The Financial Services Board (FSB) pays attractive salaries to its executive management in order to retain the best people, Abel Sithole, chairperson of the FSB, told parliament’s Standing Committee on Finance on Wednesday.
Responding to a question from Democratic Alliance MP David Maynier about whether the executive team’s high salaries are justifiable, Sithole said the salaries are all but excessive when compared to the private sector.
According to Maynier, five of the executive committee members earn salaries in excess of R3m per year, while another earns R6 million per annum.
“How do you justify this and against which benchmarks do you calculate this?” Maynier asked.
Sithole said if one compares the scope of the FSB’s responsibility (regulating the entire financial sector in South Africa) with what people earn in the private sector, the executive team are not paid “a lot”.
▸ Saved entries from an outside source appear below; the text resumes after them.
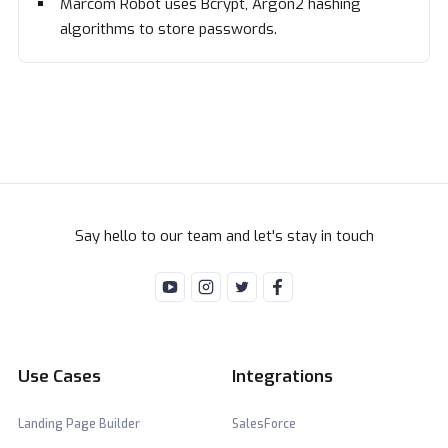
Marcom Robot uses Bcrypt, Argon2 hashing
algorithms to store passwords.
Say hello to our team and let's stay in touch
Use Cases
Integrations
Landing Page Builder
SalesForce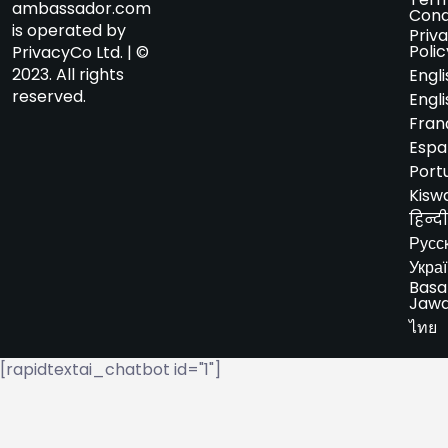
ambassador.com
Cond
is operated by
Priv
Polic
PrivacyCo Ltd. | ©
2023. All rights
Engli
reserved.
Engli
Fran
Espa
Port
Kiswa
हिन्दी
Русс
Укра
Basa
Jaw
ไทย
[rapidtextai_chatbot id="1"]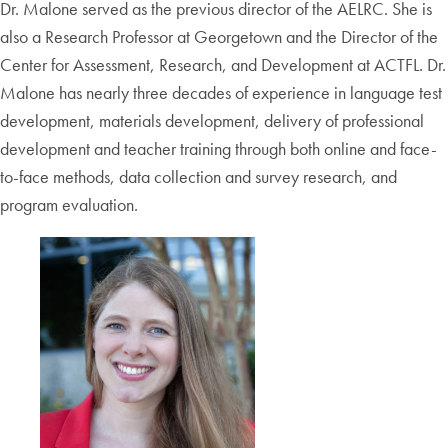
Dr. Malone served as the previous director of the AELRC. She is
also a Research Professor at Georgetown and the Director of the
Center for Assessment, Research, and Development at ACTFL. Dr.
Malone has nearly three decades of experience in language test
development, materials development, delivery of professional
development and teacher training through both online and face-
to-face methods, data collection and survey research, and
program evaluation.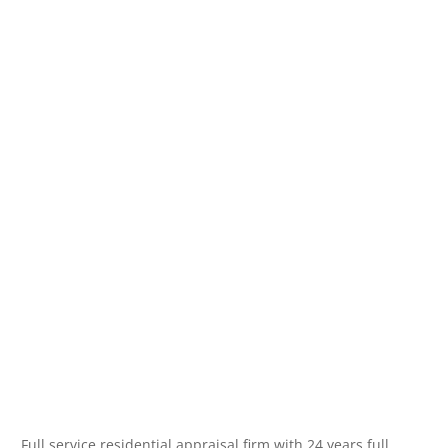
Full service residential appraisal firm with 24 years full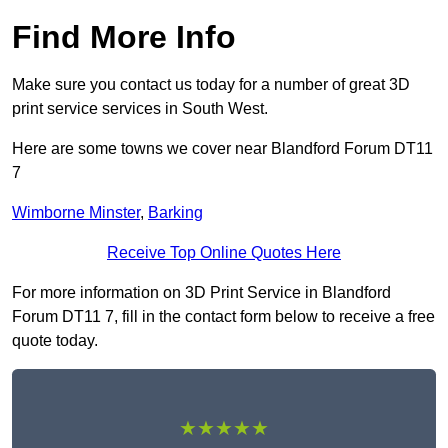
Find More Info
Make sure you contact us today for a number of great 3D
print service services in South West.
Here are some towns we cover near Blandford Forum DT11
7
Wimborne Minster
,
Barking
Receive Top Online Quotes Here
For more information on 3D Print Service in Blandford
Forum DT11 7, fill in the contact form below to receive a free
quote today.
★★★★★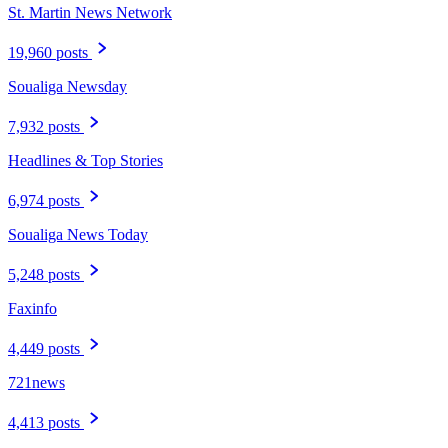
St. Martin News Network
19,960 posts
Soualiga Newsday
7,932 posts
Headlines & Top Stories
6,974 posts
Soualiga News Today
5,248 posts
Faxinfo
4,449 posts
721news
4,413 posts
“Our salary packages need to be attractive so that we can retain the best people.”
His response however didn’t satisfy Maynier. “I stand by my view that these salaries are excessive,” he said, “and I don’t think you should compare yourself with the private sector. You are not the private sector; you regulate the private sector. Your salaries should be in line with other regulators.”
During question time, MPs also asked the FSB for a progress report on the matter of orphan funds that are currently before the courts.
In January this year, the FSB’s head of pensions, Rosemary Hunter, dropped a bombshell when she alleged that the body had illegally closed orphan funds between 2007 and 2013 without making the necessary efforts to trace the the beneficiaries to the detriment of poor people.
She has since taken the FSB and Finance Minister Pravin Gordhan to court to compel them to give her a copy of a final report into the cancellations project by retired judge Kate O’Regan, as well as a copy of a report by auditing firm KPMG.
The DA’s Maynier asked the FSB if it intends on making the reports of O’Regan and KPMG available. (Both O’Regan and KPMG looked into Hunter’s allegations.)
Sithole said the FSB will most certainly make the reports available, “as soon as the court processes have been concluded”.
“I can’t say too much, as the processes haven’t been finished and the two reports are part of the process. At the moment the courts have access to the reports, but officials had to sign a non-disclosure agreement,” Sithole said.
“Will the reports be made public? The answer is a categorical ‘yes’ – as soon as the process is finished. We have no intention to hide anything.”